What you will do: Which lines below contain the word "anos"? Copy each of them.

= = = = =

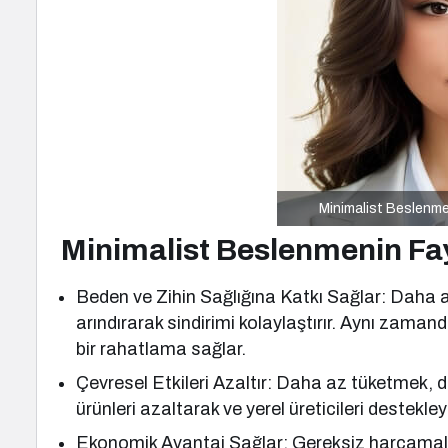
Minimalist Beslenme:
Minimalist Beslenmenin Fa
Beden ve Zihin Sağlığına Katkı Sağlar: Daha 
arındırarak sindirimi kolaylaştırır. Aynı zama
bir rahatlama sağlar.
Çevresel Etkileri Azaltır: Daha az tüketmek, d
ürünleri azaltarak ve yerel üreticileri destekle
Ekonomik Avantaj Sağlar: Gereksiz harcamaları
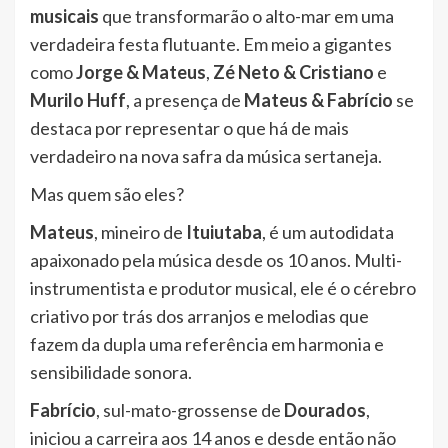
musicais
que transformarão o alto-mar em uma
verdadeira festa flutuante. Em meio a gigantes
como
Jorge & Mateus
,
Zé Neto & Cristiano
e
Murilo Huff
, a presença de
Mateus & Fabrício
se
destaca por representar o que há de mais
verdadeiro na nova safra da música sertaneja.
Mas quem são eles?
Mateus
, mineiro de
Ituiutaba
, é um autodidata
apaixonado pela música desde os 10 anos. Multi-
instrumentista e produtor musical, ele é o cérebro
criativo por trás dos arranjos e melodias que
fazem da dupla uma referência em harmonia e
sensibilidade sonora.
Fabrício
, sul-mato-grossense de
Dourados
,
iniciou a carreira aos 14 anos e desde então não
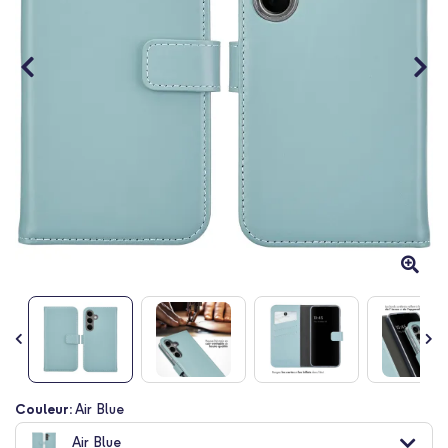
Passer
Couleur:
Air Blue
au
Air Blue
début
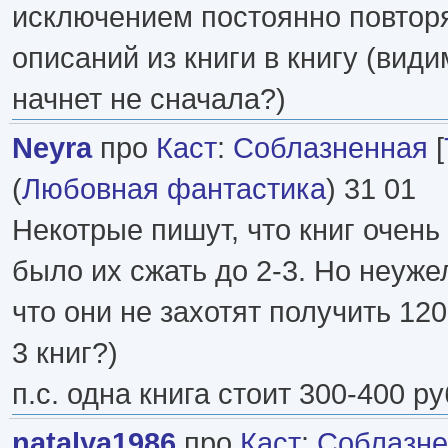
исключением постоянно повто
описаний из книги в книгу (види
начнет не сначала?)
Neyra
про
Каст
:
Соблазненная
[
(
Любовная фантастика
) 31 01
Некотрые пишут, что книг очень
было их сжать до 2-3. Но неуже
что они не захотят получить 120
3 книг?)
п.с. одна книга стоит 300-400 ру
natalya1986
про
Каст
:
Соблазне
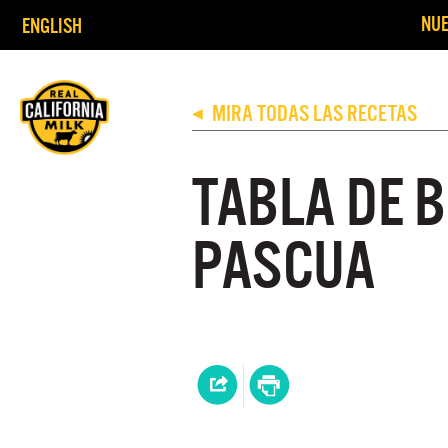
NUE
ENGLISH
MIRA TODAS LAS RECETAS
◀
TABLA DE 
PASCUA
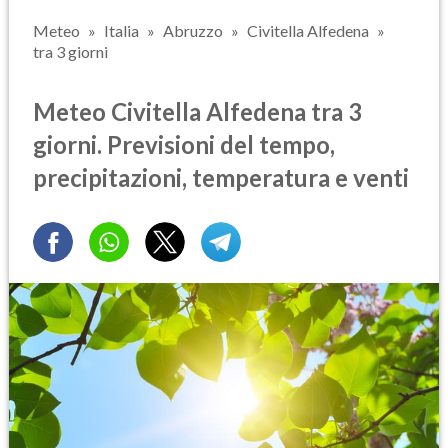
Meteo
Italia
Abruzzo
Civitella Alfedena
tra 3 giorni
Meteo Civitella Alfedena tra 3
giorni. Previsioni del tempo,
precipitazioni, temperatura e venti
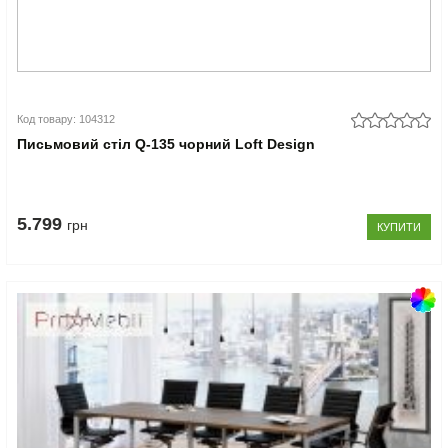
Код товару: 104312
Письмовий стіл Q-135 чорний Loft Design
5.799
грн
КУПИТИ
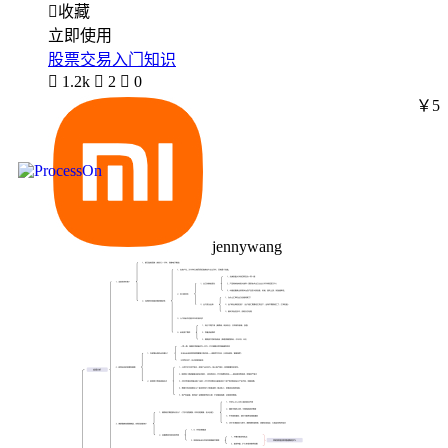

收藏
立即使用
股票交易入门知识

1.2k

2

0
￥5
jennywang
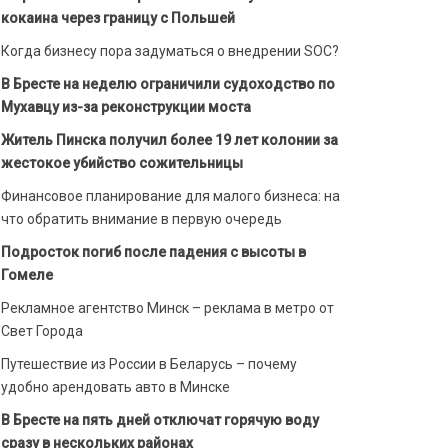
кокаина через границу с Польшей
Когда бизнесу пора задуматься о внедрении SOC?
В Бресте на неделю ограничили судоходство по
Мухавцу из-за реконструкции моста
Житель Пинска получил более 19 лет колонии за
жестокое убийство сожительницы
Финансовое планирование для малого бизнеса: на
что обратить внимание в первую очередь
Подросток погиб после падения с высоты в
Гомеле
Рекламное агентство Минск – реклама в метро от
Свет Города
Путешествие из России в Беларусь – почему
удобно арендовать авто в Минске
В Бресте на пять дней отключат горячую воду
сразу в нескольких районах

= = = = =

Answer space:
apaixonado pela música desde os 10 anos. Multi-
iniciou a carreira aos 14 anos e desde então não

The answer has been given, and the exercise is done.